[Page images and extracted text]

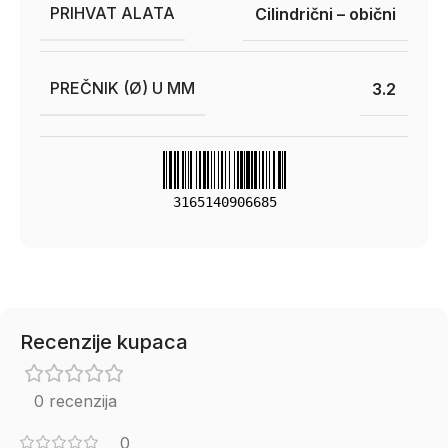
PRIHVAT ALATA
Cilindrični – obični
PREČNIK (Ø) U MM
3.2
3165140906685
Recenzije kupaca
0 recenzija
0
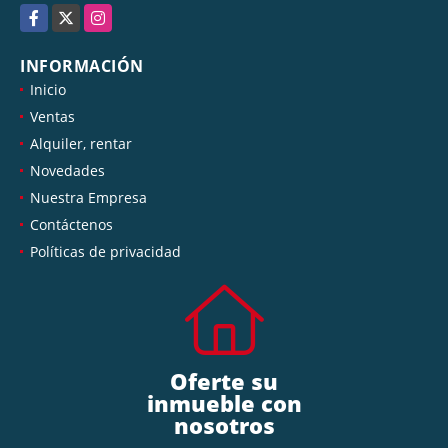
Facebook
X
Instagram
INFORMACIÓN
Inicio
Ventas
Alquiler, rentar
Novedades
Nuestra Empresa
Contáctenos
Políticas de privacidad
Oferte su
inmueble con
nosotros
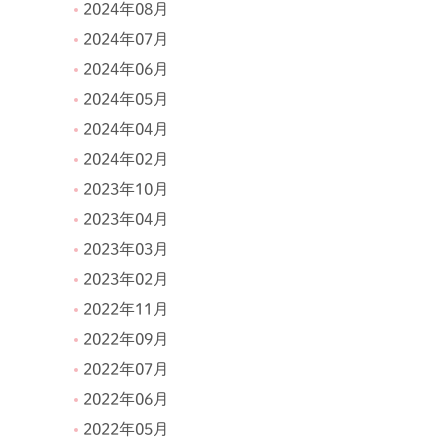
2024年08月
2024年07月
2024年06月
2024年05月
2024年04月
2024年02月
2023年10月
2023年04月
2023年03月
2023年02月
2022年11月
2022年09月
2022年07月
2022年06月
2022年05月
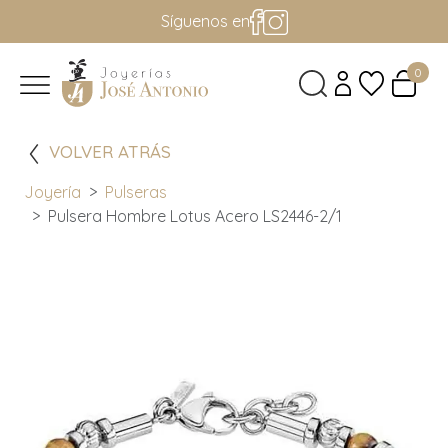
Síguenos en
0
VOLVER ATRÁS
Joyería
Pulseras
Pulsera Hombre Lotus Acero LS2446-2/1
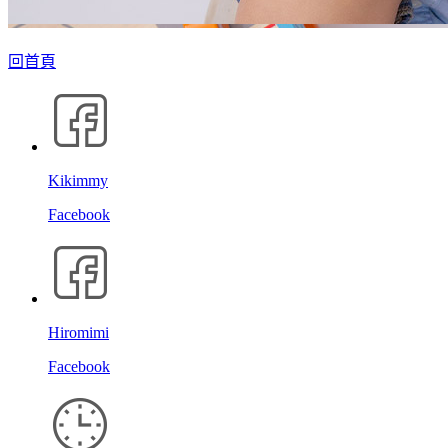
回首頁
Kikimmy
Facebook
Hiromimi
Facebook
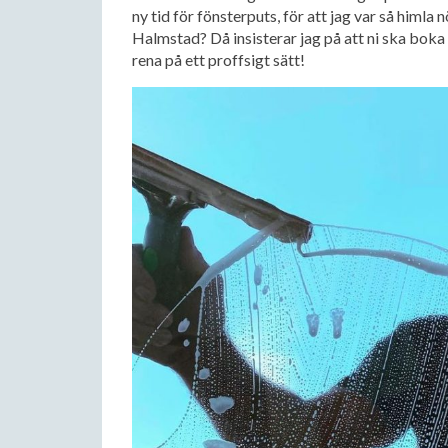
ny tid för fönsterputs, för att jag var så himla
Halmstad? Då insisterar jag på att ni ska boka
rena på ett proffsigt sätt!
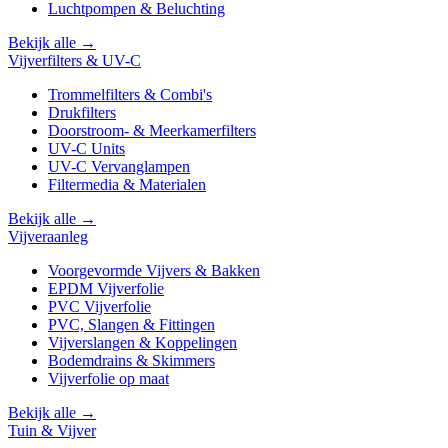
Luchtpompen & Beluchting
Bekijk alle →
Vijverfilters & UV-C
Trommelfilters & Combi's
Drukfilters
Doorstroom- & Meerkamerfilters
UV-C Units
UV-C Vervanglampen
Filtermedia & Materialen
Bekijk alle →
Vijveraanleg
Voorgevormde Vijvers & Bakken
EPDM Vijverfolie
PVC Vijverfolie
PVC, Slangen & Fittingen
Vijverslangen & Koppelingen
Bodemdrains & Skimmers
Vijverfolie op maat
Bekijk alle →
Tuin & Vijver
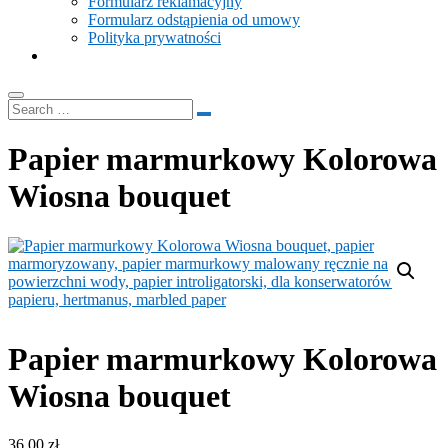
Formularz reklamacyjny
Formularz odstąpienia od umowy
Polityka prywatności
Papier marmurkowy Kolorowa
Wiosna bouquet
Papier marmurkowy Kolorowa
Wiosna bouquet
36.00
zł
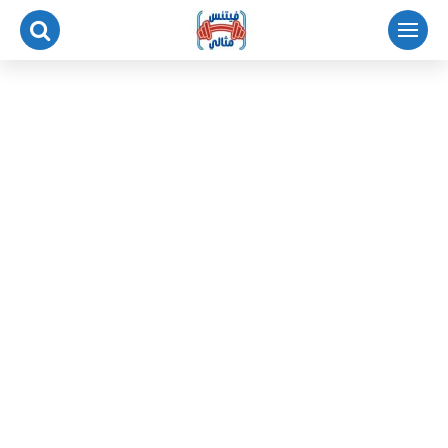
لتجاوز
لى
لمحتوى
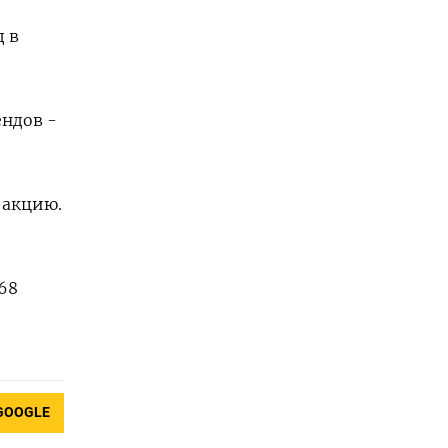
в ​
дов - ​
а акцию.
8 ​
GOOGLE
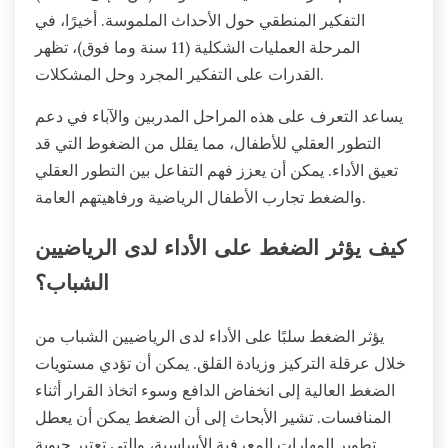
التفكير المنطقي حول الأحداث الملموسة. أخيرًا، في
المرحلة العمليات الشكلية (11 سنة وما فوق)، تظهر
القدرات على التفكير المجرد وحل المشكلات.
يساعد التعرف على هذه المراحل المدربين والآباء في دعم
التطور العقلي للأطفال، مما يقلل من الضغوط التي قد
تعيق الأداء. يمكن أن يعزز فهم التفاعل بين التطور العقلي
والضغط تجارب الأطفال الرياضية ورفاهيتهم العامة.
كيف يؤثر الضغط على الأداء لدى الرياضيين
الشباب؟
يؤثر الضغط سلبًا على الأداء لدى الرياضيين الشباب من
خلال عرقلة التركيز وزيادة القلق. يمكن أن تؤدي مستويات
الضغط العالية إلى انخفاض الدافع وسوء اتخاذ القرار أثناء
المنافسات. تشير الأبحاث إلى أن الضغط يمكن أن يعطل
تطوير المهارات المعرفية الأساسية، والتي تعتبر حيوية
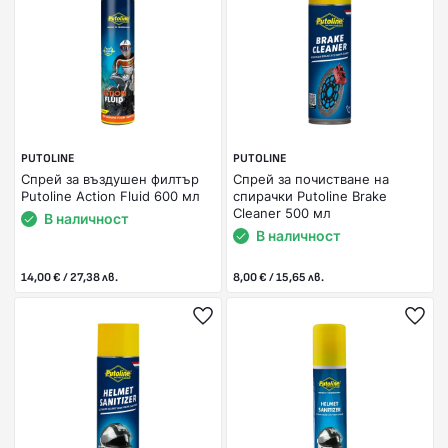
PUTOLINE
PUTOLINE
Спрей за въздушен филтър
Спрей за почистване на
Putoline Action Fluid 600 мл
спирачки Putoline Brake
Cleaner 500 мл
В наличност
В наличност
14,00 € / 27,38 лв.
8,00 € / 15,65 лв.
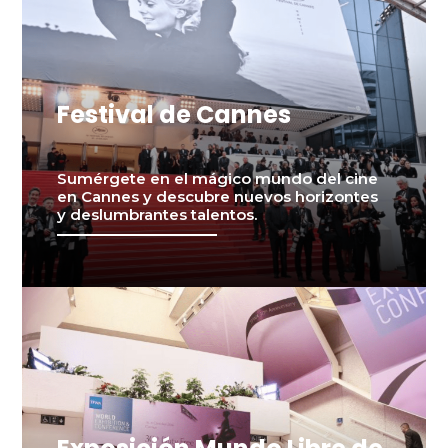
Festival de Cannes
Sumérgete en el mágico mundo del cine
en Cannes y descubre nuevos horizontes
y deslumbrantes talentos.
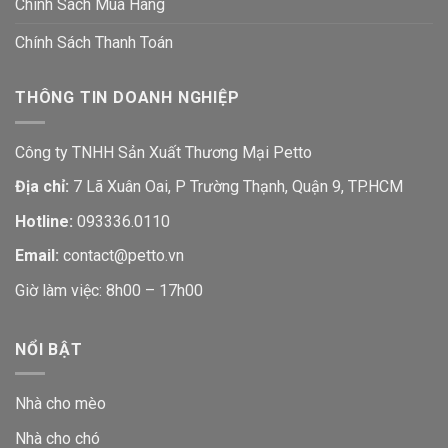
Chính Sách Mua Hàng
Chính Sách Thanh Toán
THÔNG TIN DOANH NGHIỆP
Công ty TNHH Sản Xuất Thương Mại Petto
Địa chỉ:
7 Lã Xuân Oai, P Trường Thạnh, Quận 9, TP.HCM
Hotline:
093336.0110
Email:
contact@petto.vn
Giờ làm việc: 8h00 – 17h00
NỔI BẬT
Nhà cho mèo
Nhà cho chó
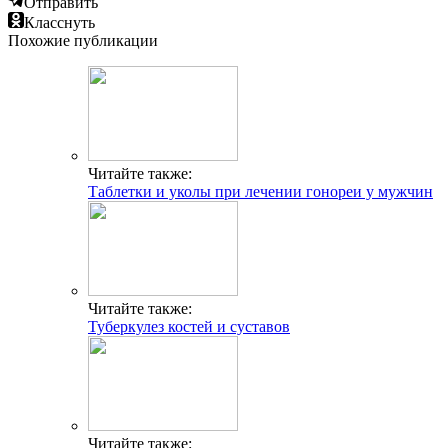
Отправить
Класснуть
Похожие публикации
Читайте также:
Таблетки и уколы при лечении гонореи у мужчин
Читайте также:
Туберкулез костей и суставов
Читайте также:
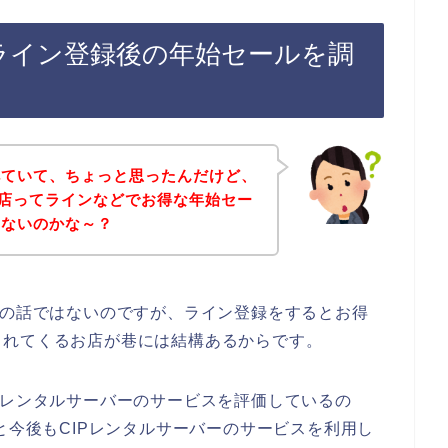
のライン登録後の年始セールを調
べていて、ちょっと思ったんだけど、
お店ってラインなどでお得な年始セー
いないのかな～？
店の話ではないのですが、ライン登録をするとお得
られてくるお店が巷には結構あるからです。
Pレンタルサーバーのサービスを評価しているの
24年と今後もCIPレンタルサーバーのサービスを利用し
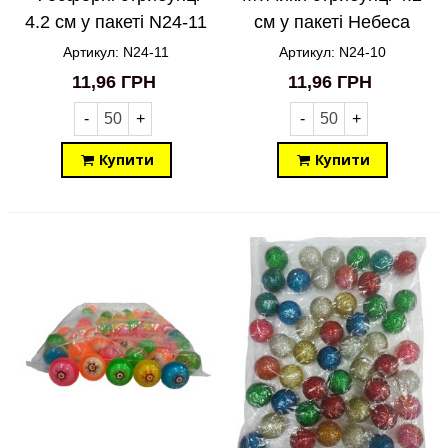
4.2 см у пакеті N24-11
см у пакеті Небеса
N24-10
Артикул: N24-11
Артикул: N24-10
11,96 ГРН
11,96 ГРН
-
+
-
+
Купити
Купити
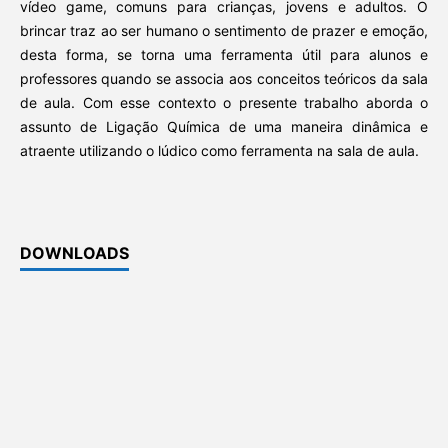
vídeo game, comuns para crianças, jovens e adultos. O
brincar traz ao ser humano o sentimento de prazer e emoção,
desta forma, se torna uma ferramenta útil para alunos e
professores quando se associa aos conceitos teóricos da sala
de aula. Com esse contexto o presente trabalho aborda o
assunto de Ligação Química de uma maneira dinâmica e
atraente utilizando o lúdico como ferramenta na sala de aula.
DOWNLOADS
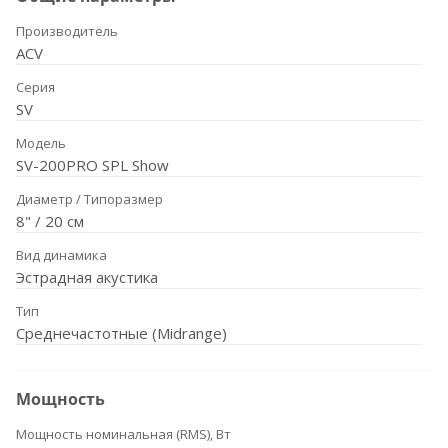
Производитель
ACV
Серия
SV
Модель
SV-200PRO SPL Show
Диаметр / Типоразмер
8" / 20 см
Вид динамика
Эстрадная акустика
Тип
Среднечастотные (Midrange)
Мощность
Мощность номинальная (RMS), Вт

Task instructions = Nothing but the records above, retyped exactly and stripped of images, should appear in the answer.

Solution =
PRIHVAT ALATA
Cilindrični – obični
PREČNIK (Ø) U MM
3.2
3165140906685
Recenzije kupaca
0 recenzija
0
Facebook
X
Instagram
INFORMACIÓN
Inicio
Ventas
Alquiler, rentar
Novedades
Nuestra Empresa
Contáctenos
Políticas de privacidad
Oferte su
inmueble con
nosotros
2024年08月
2024年07月
2024年06月
2024年05月
2024年04月
2024年02月
2023年10月
2023年04月
2023年03月
2023年02月
2022年11月
2022年09月
2022年07月
2022年06月
2022年05月
Síguenos en
0
VOLVER ATRÁS
Joyería
Pulseras
Pulsera Hombre Lotus Acero LS2446-2/1
回首頁
Kikimmy
Facebook
Hiromimi
Facebook
ny tid för fönsterputs, för att jag var så himla
Halmstad? Då insisterar jag på att ni ska boka
rena på ett proffsigt sätt!
Luchtpompen & Beluchting
Bekijk alle →
Vijverfilters & UV-C
Trommelfilters & Combi's
Drukfilters
Doorstroom- & Meerkamerfilters
UV-C Units
UV-C Vervanglampen
Filtermedia & Materialen
Bekijk alle →
Vijveraanleg
Voorgevormde Vijvers & Bakken
EPDM Vijverfolie
PVC Vijverfolie
PVC, Slangen & Fittingen
Vijverslangen & Koppelingen
Bodemdrains & Skimmers
Vijverfolie op maat
Bekijk alle →
Tuin & Vijver
Formularz reklamacyjny
Formularz odstąpienia od umowy
Polityka prywatności
Papier marmurkowy Kolorowa
Wiosna bouquet
Papier marmurkowy Kolorowa
Wiosna bouquet
36.00
zł
لتجاوز
لى
لمحتوى
в ​
дов - ​
а акцию.
8 ​
GOOGLE
التفكير المنطقي حول الأحداث الملموسة. أخيرًا، في
المرحلة العمليات الشكلية (11 سنة وما فوق)، تظهر
القدرات على التفكير المجرد وحل المشكلات.
يساعد التعرف على هذه المراحل المدربين والآباء في دعم
التطور العقلي للأطفال، مما يقلل من الضغوط التي قد
تعيق الأداء. يمكن أن يعزز فهم التفاعل بين التطور العقلي
والضغط تجارب الأطفال الرياضية ورفاهيتهم العامة.
كيف يؤثر الضغط على الأداء لدى الرياضيين
الشباب؟
يؤثر الضغط سلبًا على الأداء لدى الرياضيين الشباب من
خلال عرقلة التركيز وزيادة القلق. يمكن أن تؤدي مستويات
الضغط العالية إلى انخفاض الدافع وسوء اتخاذ القرار أثناء
المنافسات. تشير الأبحاث إلى أن الضغط يمكن أن يعطل
تطوير المهارات المعرفية الأساسية، والتي تعتبر حيوية
PUTOLINE
PUTOLINE
Спрей за въздушен филтър
Спрей за почистване на
Putoline Action Fluid 600 мл
спирачки Putoline Brake
Cleaner 500 мл
В наличност
В наличност
14,00 € / 27,38 лв.
8,00 € / 15,65 лв.
Festival de Cannes
Sumérgete en el mágico mundo del cine
en Cannes y descubre nuevos horizontes
y deslumbrantes talentos.
Chính Sách Mua Hàng
Chính Sách Thanh Toán
THÔNG TIN DOANH NGHIỆP
Công ty TNHH Sản Xuất Thương Mại Petto
Địa chỉ:
7 Lã Xuân Oai, P Trường Thạnh, Quận 9, TP.HCM
Hotline:
093336.0110
Email:
contact@petto.vn
Giờ làm việc: 8h00 – 17h00
NỔI BẬT
Nhà cho mèo
Nhà cho chó
Отправить
Класснуть
Похожие публикации
Читайте также:
Таблетки и уколы при лечении гонореи у мужчин
Читайте также:
Туберкулез костей и суставов
Читайте также:
のライン登録後の年始セールを調
べていて、ちょっと思ったんだけど、
お店ってラインなどでお得な年始セー
いないのかな～？
店の話ではないのですが、ライン登録をするとお得
られてくるお店が巷には結構あるからです。
Pレンタルサーバーのサービスを評価しているの
24年と今後もCIPレンタルサーバーのサービスを利用し
4.2 см у пакеті N24-11
см у пакеті Небеса
N24-10
Артикул: N24-11
Артикул: N24-10
11,96 ГРН
11,96 ГРН
-
+
-
+
Купити
Купити
vídeo game, comuns para crianças, jovens e adultos. O
brincar traz ao ser humano o sentimento de prazer e emoção,
desta forma, se torna uma ferramenta útil para alunos e
professores quando se associa aos conceitos teóricos da sala
de aula. Com esse contexto o presente trabalho aborda o
assunto de Ligação Química de uma maneira dinâmica e
atraente utilizando o lúdico como ferramenta na sala de aula.
DOWNLOADS
Производитель
ACV
Серия
SV
Модель
SV-200PRO SPL Show
Диаметр / Типоразмер
8" / 20 см
Вид динамика
Эстрадная акустика
Тип
Среднечастотные (Midrange)
Мощность
Мощность номинальная (RMS), Вт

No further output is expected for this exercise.